◆ **WHAT NEEDS TO BE DONE**:
Apart from the pictures, print the data below exactly as given.

(Page segmentation data)
··········

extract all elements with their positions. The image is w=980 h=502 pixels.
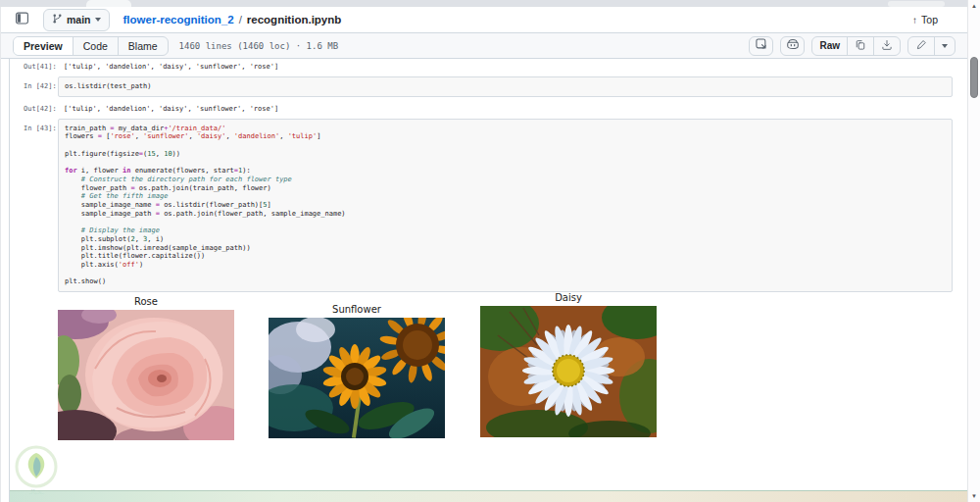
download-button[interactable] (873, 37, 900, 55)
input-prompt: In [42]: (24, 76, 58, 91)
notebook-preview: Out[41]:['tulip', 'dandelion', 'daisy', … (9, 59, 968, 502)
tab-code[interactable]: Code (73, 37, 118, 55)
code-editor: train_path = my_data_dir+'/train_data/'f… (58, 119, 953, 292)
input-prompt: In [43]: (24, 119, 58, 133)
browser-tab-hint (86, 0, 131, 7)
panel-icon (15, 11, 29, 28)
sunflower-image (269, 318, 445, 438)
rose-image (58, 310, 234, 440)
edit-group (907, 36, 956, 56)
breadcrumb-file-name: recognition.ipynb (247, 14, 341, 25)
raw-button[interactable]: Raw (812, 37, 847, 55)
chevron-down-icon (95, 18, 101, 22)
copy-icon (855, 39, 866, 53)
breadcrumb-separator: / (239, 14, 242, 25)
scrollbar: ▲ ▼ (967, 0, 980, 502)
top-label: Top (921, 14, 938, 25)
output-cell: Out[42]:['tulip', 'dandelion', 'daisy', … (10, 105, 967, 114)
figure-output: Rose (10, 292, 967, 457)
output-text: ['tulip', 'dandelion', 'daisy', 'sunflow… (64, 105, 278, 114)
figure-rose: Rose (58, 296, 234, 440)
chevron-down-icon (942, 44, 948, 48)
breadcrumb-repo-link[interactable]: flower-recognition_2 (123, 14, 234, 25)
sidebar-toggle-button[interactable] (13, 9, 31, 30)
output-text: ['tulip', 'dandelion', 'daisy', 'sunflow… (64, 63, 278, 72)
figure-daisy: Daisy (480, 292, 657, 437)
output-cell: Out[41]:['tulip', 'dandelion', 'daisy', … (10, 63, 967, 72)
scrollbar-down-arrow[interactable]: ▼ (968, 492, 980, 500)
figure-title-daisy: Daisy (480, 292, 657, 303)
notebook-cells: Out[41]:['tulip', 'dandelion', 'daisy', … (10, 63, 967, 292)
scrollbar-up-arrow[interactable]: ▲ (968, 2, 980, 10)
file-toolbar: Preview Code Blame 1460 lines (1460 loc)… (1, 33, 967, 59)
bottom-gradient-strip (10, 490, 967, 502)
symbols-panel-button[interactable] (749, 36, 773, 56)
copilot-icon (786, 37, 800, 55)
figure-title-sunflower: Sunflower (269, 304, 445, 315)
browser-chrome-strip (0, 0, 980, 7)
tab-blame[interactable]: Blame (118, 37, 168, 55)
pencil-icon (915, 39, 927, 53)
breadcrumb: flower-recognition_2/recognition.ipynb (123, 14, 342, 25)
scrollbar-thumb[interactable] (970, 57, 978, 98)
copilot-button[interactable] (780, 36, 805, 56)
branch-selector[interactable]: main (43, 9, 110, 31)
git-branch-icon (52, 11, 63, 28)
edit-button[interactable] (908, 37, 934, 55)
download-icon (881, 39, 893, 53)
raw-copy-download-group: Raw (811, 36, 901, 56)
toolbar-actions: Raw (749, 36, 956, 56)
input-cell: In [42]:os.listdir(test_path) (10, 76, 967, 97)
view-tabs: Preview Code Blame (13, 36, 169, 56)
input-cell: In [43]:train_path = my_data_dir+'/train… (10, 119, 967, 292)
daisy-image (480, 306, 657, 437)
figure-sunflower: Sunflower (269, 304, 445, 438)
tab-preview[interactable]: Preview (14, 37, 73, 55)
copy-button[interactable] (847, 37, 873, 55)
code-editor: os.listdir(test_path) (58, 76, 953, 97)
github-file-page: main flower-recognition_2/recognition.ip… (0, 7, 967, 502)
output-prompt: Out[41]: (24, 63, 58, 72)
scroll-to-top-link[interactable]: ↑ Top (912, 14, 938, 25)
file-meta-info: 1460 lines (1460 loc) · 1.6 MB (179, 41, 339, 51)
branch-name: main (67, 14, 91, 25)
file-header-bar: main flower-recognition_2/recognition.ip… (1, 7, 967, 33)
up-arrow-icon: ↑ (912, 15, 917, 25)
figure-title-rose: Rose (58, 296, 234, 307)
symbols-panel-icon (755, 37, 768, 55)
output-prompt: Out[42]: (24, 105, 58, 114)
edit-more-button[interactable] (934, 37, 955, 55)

··········

◆ **ANSWER BELOW**:
extract all elements with their positions. The image is w=980 h=502 pixels.
download-button[interactable] (873, 37, 900, 55)
input-prompt: In [42]: (24, 76, 58, 91)
notebook-preview: Out[41]:['tulip', 'dandelion', 'daisy', … (9, 59, 968, 502)
tab-code[interactable]: Code (73, 37, 118, 55)
code-editor: train_path = my_data_dir+'/train_data/'f… (58, 119, 953, 292)
input-prompt: In [43]: (24, 119, 58, 133)
browser-tab-hint (86, 0, 131, 7)
panel-icon (15, 11, 29, 28)
sunflower-image (269, 318, 445, 438)
rose-image (58, 310, 234, 440)
edit-group (907, 36, 956, 56)
breadcrumb-file-name: recognition.ipynb (247, 14, 341, 25)
raw-button[interactable]: Raw (812, 37, 847, 55)
chevron-down-icon (95, 18, 101, 22)
copy-icon (855, 39, 866, 53)
breadcrumb-separator: / (239, 14, 242, 25)
scrollbar: ▲ ▼ (967, 0, 980, 502)
top-label: Top (921, 14, 938, 25)
output-cell: Out[42]:['tulip', 'dandelion', 'daisy', … (10, 105, 967, 114)
figure-output: Rose (10, 292, 967, 457)
output-text: ['tulip', 'dandelion', 'daisy', 'sunflow… (64, 105, 278, 114)
figure-rose: Rose (58, 296, 234, 440)
chevron-down-icon (942, 44, 948, 48)
breadcrumb-repo-link[interactable]: flower-recognition_2 (123, 14, 234, 25)
sidebar-toggle-button[interactable] (13, 9, 31, 30)
output-text: ['tulip', 'dandelion', 'daisy', 'sunflow… (64, 63, 278, 72)
figure-daisy: Daisy (480, 292, 657, 437)
output-cell: Out[41]:['tulip', 'dandelion', 'daisy', … (10, 63, 967, 72)
scrollbar-down-arrow[interactable]: ▼ (968, 492, 980, 500)
figure-title-daisy: Daisy (480, 292, 657, 303)
notebook-cells: Out[41]:['tulip', 'dandelion', 'daisy', … (10, 63, 967, 292)
scrollbar-up-arrow[interactable]: ▲ (968, 2, 980, 10)
file-toolbar: Preview Code Blame 1460 lines (1460 loc)… (1, 33, 967, 59)
bottom-gradient-strip (10, 490, 967, 502)
symbols-panel-button[interactable] (749, 36, 773, 56)
copilot-icon (786, 37, 800, 55)
figure-title-sunflower: Sunflower (269, 304, 445, 315)
browser-chrome-strip (0, 0, 980, 7)
tab-blame[interactable]: Blame (118, 37, 168, 55)
pencil-icon (915, 39, 927, 53)
breadcrumb: flower-recognition_2/recognition.ipynb (123, 14, 342, 25)
scrollbar-thumb[interactable] (970, 57, 978, 98)
copilot-button[interactable] (780, 36, 805, 56)
branch-selector[interactable]: main (43, 9, 110, 31)
git-branch-icon (52, 11, 63, 28)
edit-button[interactable] (908, 37, 934, 55)
download-icon (881, 39, 893, 53)
raw-copy-download-group: Raw (811, 36, 901, 56)
toolbar-actions: Raw (749, 36, 956, 56)
input-cell: In [42]:os.listdir(test_path) (10, 76, 967, 97)
view-tabs: Preview Code Blame (13, 36, 169, 56)
input-cell: In [43]:train_path = my_data_dir+'/train… (10, 119, 967, 292)
daisy-image (480, 306, 657, 437)
figure-sunflower: Sunflower (269, 304, 445, 438)
tab-preview[interactable]: Preview (14, 37, 73, 55)
copy-button[interactable] (847, 37, 873, 55)
code-editor: os.listdir(test_path) (58, 76, 953, 97)
github-file-page: main flower-recognition_2/recognition.ip… (0, 7, 967, 502)
output-prompt: Out[41]: (24, 63, 58, 72)
scroll-to-top-link[interactable]: ↑ Top (912, 14, 938, 25)
file-meta-info: 1460 lines (1460 loc) · 1.6 MB (179, 41, 339, 51)
branch-name: main (67, 14, 91, 25)
file-header-bar: main flower-recognition_2/recognition.ip… (1, 7, 967, 33)
up-arrow-icon: ↑ (912, 15, 917, 25)
figure-title-rose: Rose (58, 296, 234, 307)
symbols-panel-icon (755, 37, 768, 55)
output-prompt: Out[42]: (24, 105, 58, 114)
edit-more-button[interactable] (934, 37, 955, 55)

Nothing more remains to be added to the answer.